US5883603A - Method for adjusting radiation direction of antenna

Info

Publication number: US5883603A
Application number: US08/918,225
Authority: US
Inventors: Hong Seok Kim
Original assignee: Hyundai Electronics Industries Co Ltd
Current assignee: RHODES PERCY H; SK Hynix Inc
Priority date: 1996-09-09
Filing date: 1997-08-25
Publication date: 1999-03-16
Anticipated expiration: 2017-08-25
Also published as: KR100191429B1; KR19980020438A

Abstract

A method for adjusting the radiation direction of an antenna, which uses a plurality of uniformly spaced diffraction gratings formed in the waveguide of the antenna while adjusting the maximum radiation direction of radiation waves emerging from the diffraction gratings and varying the length of crystal lattices in the diffraction gratings, thereby achieving an improvement in the directivity of the radiation waves and an adjustment in the radiation direction of radiation waves. In accordance with this method, it is possible to vary the radiation direction of an electronic wave passing through the antenna by varying the interval of crystal lattices in a region where the diffraction gratings exist. Accordingly, it is possible to obtain a narrow beam width characteristic. The diffraction gratings are made of a piezo-electric material. Using the characteristic of such a piezo-electric material, it is possible to vary the interval of crystal lattices in the diffraction grating region in an electrical manner, thereby adjusting the radiation direction of beams.

Description

BACKGROUND OF THE INVENTION

1. Field of the Invention

The present invention relates to a method for adjusting the maximum radiation direction of a radiation wave by use of diffraction gratings formed on the surface of a dielectric waveguide, and more particularly to a method for adjusting the radiation direction of radiation waves in an antenna, which uses a plurality of uniformly spaced diffraction gratings formed in the waveguide of the antenna while applying voltage to the diffraction gratings to vary the length of crystal lattices in the diffraction gratings, thereby achieving an improvement in the directivity of the radiation waves and an adjustment in the radiation direction of radiation waves.

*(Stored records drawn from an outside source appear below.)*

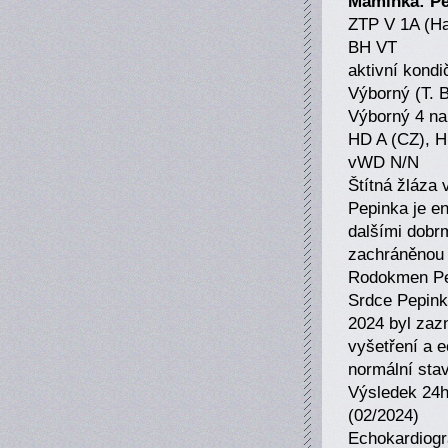
Maminka: Pep
ZTP V 1A (H
BH VT
aktivní kondi
Výborný (T. 
Výborný 4 na
HD A (CZ), 
vWD N/N
Štítná žláza 
Pepinka je en
dalšími dobr
zachráněnou f
Rodokmen Pepi
Srdce Pepink
2024 byl zaz
vyšetření a e
normální stav
Výsledek 24h
(02/2024)
Echokardiogra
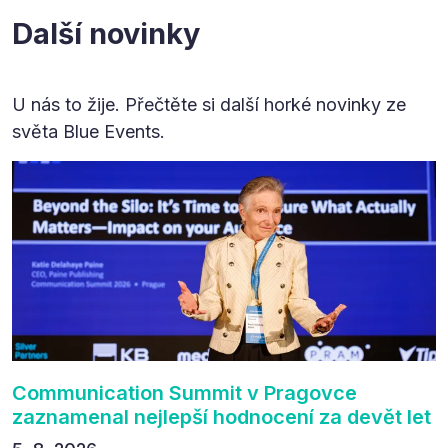
Další novinky
U nás to žije. Přečtěte si další horké novinky ze
světa Blue Events.
Communication Summit v Pragovce
zaznamenal nejlepší hodnocení za devět let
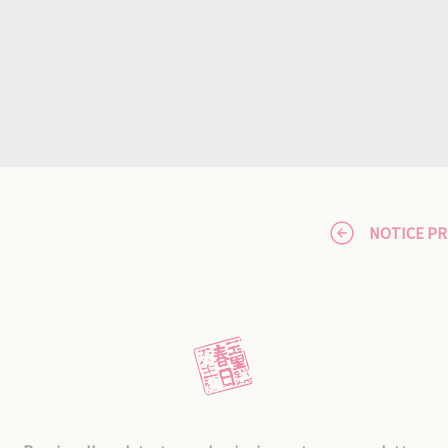
NOTICE P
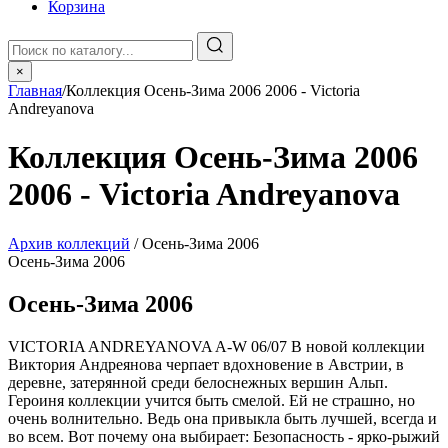
Корзина
×
Главная
/
Коллекция Осень-Зима 2006 2006 - Victoria
Andreyanova
Коллекция Осень-Зима 2006
2006 - Victoria Andreyanova
Архив коллекций
/ Осень-Зима 2006
Осень-Зима 2006
Осень-Зима 2006
VICTORIA ANDREYANOVA A-W 06/07 В новой коллекции
Виктория Андреянова черпает вдохновение в Австрии, в
деревне, затерянной среди белоснежных вершин Альп.
Героиня коллекции учится быть смелой. Ей не страшно, но
очень волнительно. Ведь она привыкла быть лучшей, всегда и
во всем. Вот почему она выбирает: Безопасность - ярко-рыжий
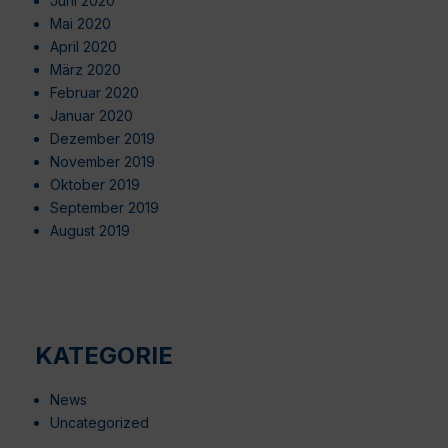
Juni 2020
Mai 2020
April 2020
März 2020
Februar 2020
Januar 2020
Dezember 2019
November 2019
Oktober 2019
September 2019
August 2019
KATEGORIE
News
Uncategorized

2. Description of the Prior Art

Generally, antennas are conductors installed in the air to radiate or absorb electric waves. Such antennas are classified into those for the purpose of transmission and those for the purpose of reception in terms of their use purposes. In terms of the wavelength of an electric wave used, such antennas are also classified into those for medium frequency wave, those for short wave, and those for very high frequency wave. These antennas of different types have different operating principles and configurations, respectively. Such antennas are also classified into directional antennas and non-directional antennas in accordance with the radiation characteristic of an electric wave used. Also, such antennas have a variety of shapes, for example, I, T, and inverted-L shapes, etc.

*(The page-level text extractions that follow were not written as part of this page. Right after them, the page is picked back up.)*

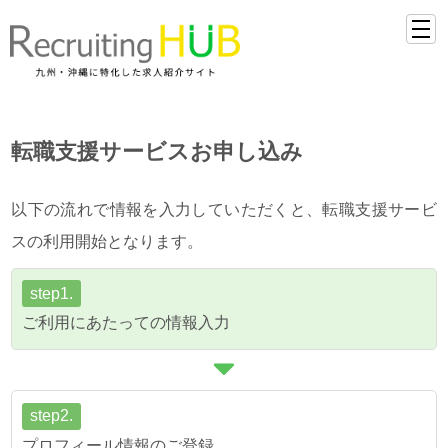
転職支援サービスお申し込み
以下の流れで情報を入力していただくと、転職支援サービ
スの利用開始となります。
step1.
ご利用にあたっての情報入力
step2.
プロフィール情報のご登録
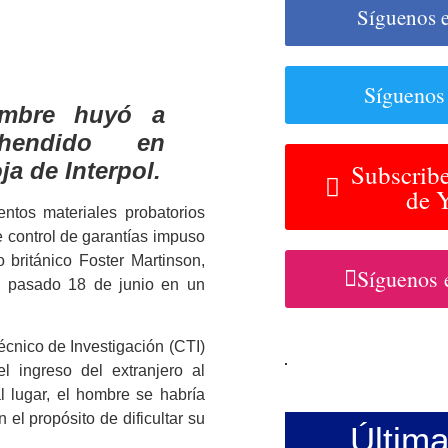
Síguenos 
Síguenos
ombre huyó a
hendido en
ja de Interpol.
Subscribe
de 
ntos materiales probatorios
e control de garantías impuso
 británico Foster Martinson,
Síguenos 
l pasado 18 de junio en un
écnico de Investigación (CTI)
l ingreso del extranjero al
l lugar, el hombre se habría
 el propósito de dificultar su
Últim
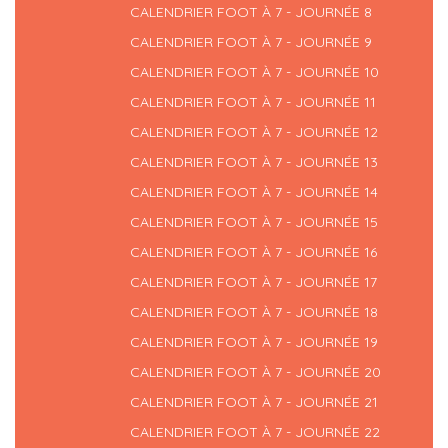
CALENDRIER FOOT À 7 - JOURNÉE 8
CALENDRIER FOOT À 7 - JOURNÉE 9
CALENDRIER FOOT À 7 - JOURNÉE 10
CALENDRIER FOOT À 7 - JOURNÉE 11
CALENDRIER FOOT À 7 - JOURNÉE 12
CALENDRIER FOOT À 7 - JOURNÉE 13
CALENDRIER FOOT À 7 - JOURNÉE 14
CALENDRIER FOOT À 7 - JOURNÉE 15
CALENDRIER FOOT À 7 - JOURNÉE 16
CALENDRIER FOOT À 7 - JOURNÉE 17
CALENDRIER FOOT À 7 - JOURNÉE 18
CALENDRIER FOOT À 7 - JOURNÉE 19
CALENDRIER FOOT À 7 - JOURNÉE 20
CALENDRIER FOOT À 7 - JOURNÉE 21
CALENDRIER FOOT À 7 - JOURNÉE 22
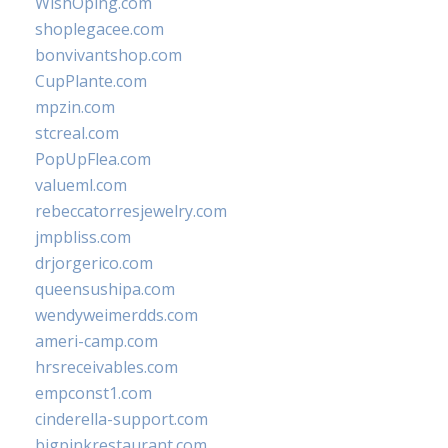
WishOping.com
shoplegacee.com
bonvivantshop.com
CupPlante.com
mpzin.com
stcreal.com
PopUpFlea.com
valueml.com
rebeccatorresjewelry.com
jmpbliss.com
drjorgerico.com
queensushipa.com
wendyweimerdds.com
ameri-camp.com
hrsreceivables.com
empconst1.com
cinderella-support.com
bigpinkrestaurant.com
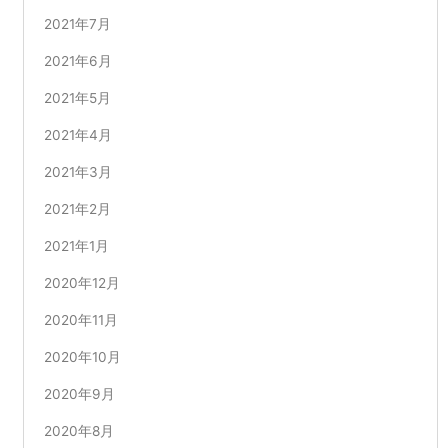
2021年7月
2021年6月
2021年5月
2021年4月
2021年3月
2021年2月
2021年1月
2020年12月
2020年11月
2020年10月
2020年9月
2020年8月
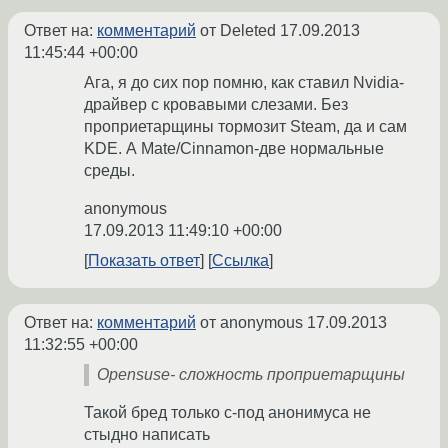
Ответ на:
комментарий
от Deleted
17.09.2013
11:45:44 +00:00
Ага, я до сих пор помню, как ставил Nvidia-
драйвер с кровавыми слезами. Без
проприетарщины тормозит Steam, да и сам
KDE. А Mate/Cinnamon-две нормальные
среды.
anonymous
17.09.2013 11:49:10 +00:00
Показать ответ
Ссылка
Ответ на:
комментарий
от anonymous
17.09.2013
11:32:55 +00:00
Opensuse- сложность проприетарщины
Такой бред только с-под анонимуса не
стыдно написать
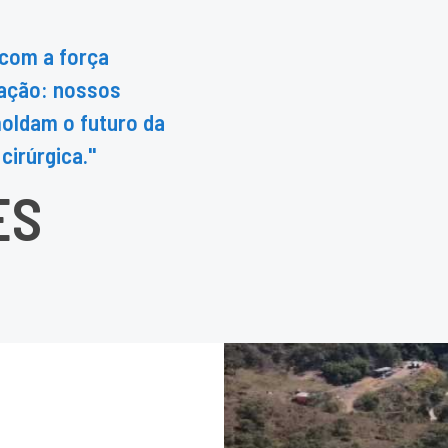
 com a força
mação: nossos
oldam o futuro da
cirúrgica."
ES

FIG. 1 is a sectional view illustrating an antenna system which uses a dielectric waveguide having a conventional travelling-wave antenna configuration. The antenna system includes a tuning stub 1 arranged at the intermediate portion of the waveguide. The tuning stub 1 serves as a short circuit plate for matching a coaxial feed line 2 with a load. The coaxial feed line 2 consists of a coaxial cable and extends through the waveguide. The coaxial feed line 2 connects the antenna to a transmitter or receiver to feed electric power therebetween. The waveguide, which is denoted by the reference numeral 3, is a circular metal tubing waveguide having a hollow circular metal tube construction and serving as a high-pass filter. That is, the circular metal tubing waveguide 3 has a certain cut-off wavelength in a guide mode so that it prevents waves having a wavelength longer than the cut-off wavelength from passing therethrough. The waveguide 3 carries out a propagation at a guide wavelength different from an excitation wavelength therein. A polystyrene material, which is a typical material for antennas, fills the interior of the circular metal tubing waveguide 3. The polystyrene member 4 protrudes outwardly from the circular metal tubing wave guide 3.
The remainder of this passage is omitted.